(Problem statement) In the records below, find the line with "Виды грузов, которые можно отправлять", then retype it and every following line exactly, stopping after the line with "stockage et la charge". Leave the pictures out.

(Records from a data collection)
%%
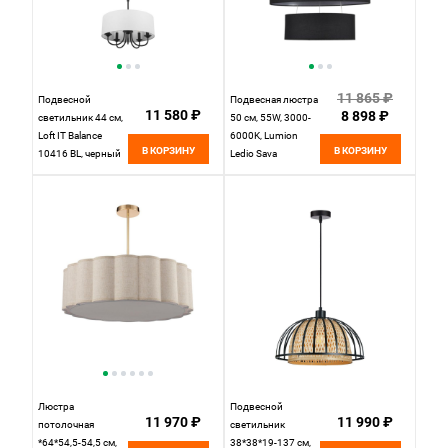
11 865 ₽
Подвесной
Подвесная люстра
11 580 ₽
8 898 ₽
светильник 44 см,
50 см, 55W, 3000-
Loft IT Balance
6000K, Lumion
В КОРЗИНУ
В КОРЗИНУ
10416 BL, черный
Ledio Sava
8373/55L, черный
Люстра
Подвесной
11 970 ₽
11 990 ₽
потолочная
светильник
*64*54,5-54,5 см,
38*38*19-137 см,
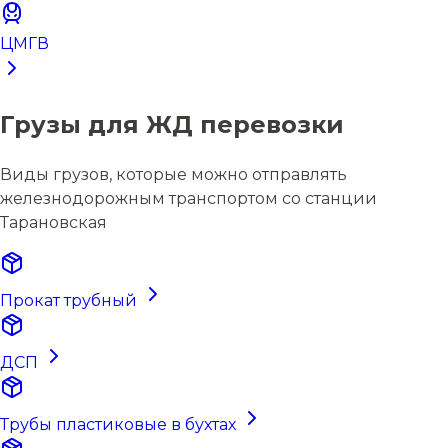
ЦМГВ
Грузы для ЖД перевозки
Виды грузов, которые можно отправлять
железнодорожным транспортом со станции
Тарановская
Прокат трубный
ДСП
Трубы пластиковые в бухтах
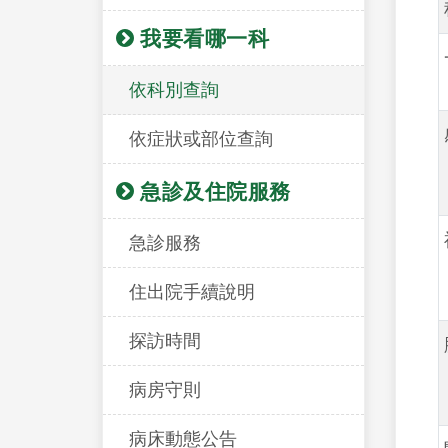
我要看哪一科
依科別查詢
依症狀或部位查詢
急診及住院服務
急診服務
住出院手續說明
探訪時間
病房守則
病床動態公告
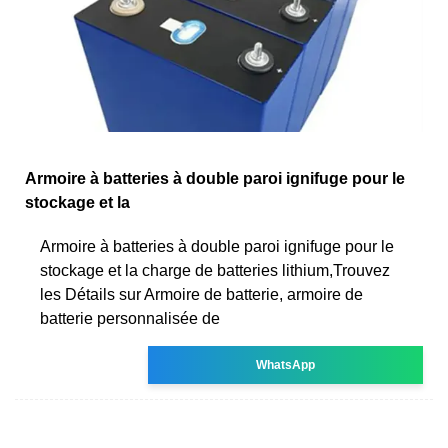
Armoire à batteries à double paroi ignifuge pour le
stockage et la
Armoire à batteries à double paroi ignifuge pour le
stockage et la charge de batteries lithium,Trouvez
les Détails sur Armoire de batterie, armoire de
batterie personnalisée de
WhatsApp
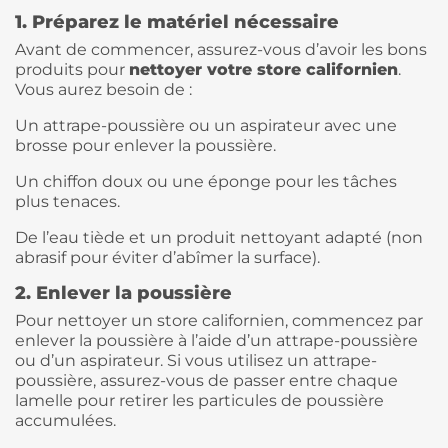
1. Préparez le matériel nécessaire
Avant de commencer, assurez-vous d’avoir les bons
produits pour
nettoyer votre store californien
.
Vous aurez besoin de :
Un attrape-poussière ou un aspirateur avec une
brosse pour enlever la poussière.
Un chiffon doux ou une éponge pour les tâches
plus tenaces.
De l’eau tiède et un produit nettoyant adapté (non
abrasif pour éviter d’abîmer la surface).
2. Enlever la poussière
Pour nettoyer un store californien, commencez par
enlever la poussière à l’aide d’un attrape-poussière
ou d’un aspirateur. Si vous utilisez un attrape-
poussière, assurez-vous de passer entre chaque
lamelle pour retirer les particules de poussière
accumulées.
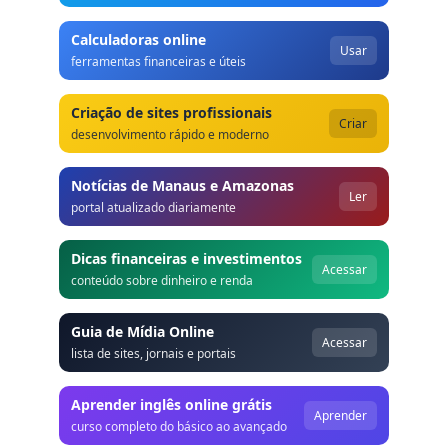
Calculadoras online
Usar
ferramentas financeiras e úteis
Criação de sites profissionais
Criar
desenvolvimento rápido e moderno
Notícias de Manaus e Amazonas
Ler
portal atualizado diariamente
Dicas financeiras e investimentos
Acessar
conteúdo sobre dinheiro e renda
Guia de Mídia Online
Acessar
lista de sites, jornais e portais
Aprender inglês online grátis
Aprender
curso completo do básico ao avançado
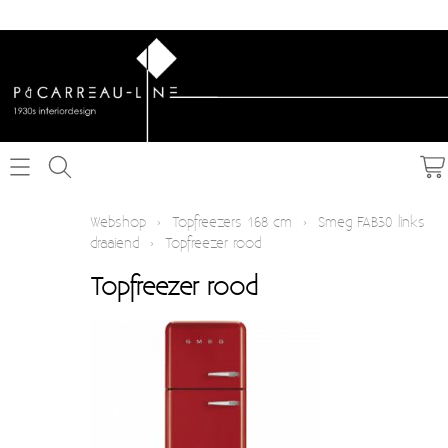
Home
Webshop
›
Topfreezers 168 cm
›
Smeg FAB30 links
draaiend
›
Topfreezer rood
Webshop
Topfreezer rood
Schakelmateriaal inbouw
Info
Schakelmateriaal opbouw
Contact
Verlichting
Mijn account
Textielkabel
%%
(Task response)
Виды грузов, которые можно отправлять
железнодорожным транспортом со станции
Тарановская
Прокат трубный
ДСП
Трубы пластиковые в бухтах
我要看哪一科
依科別查詢
依症狀或部位查詢
急診及住院服務
急診服務
住出院手續說明
探訪時間
病房守則
病床動態公告
Armoire à batteries à double paroi ignifuge pour le
stockage et la
Armoire à batteries à double paroi ignifuge pour le
stockage et la charge de batteries lithium,Trouvez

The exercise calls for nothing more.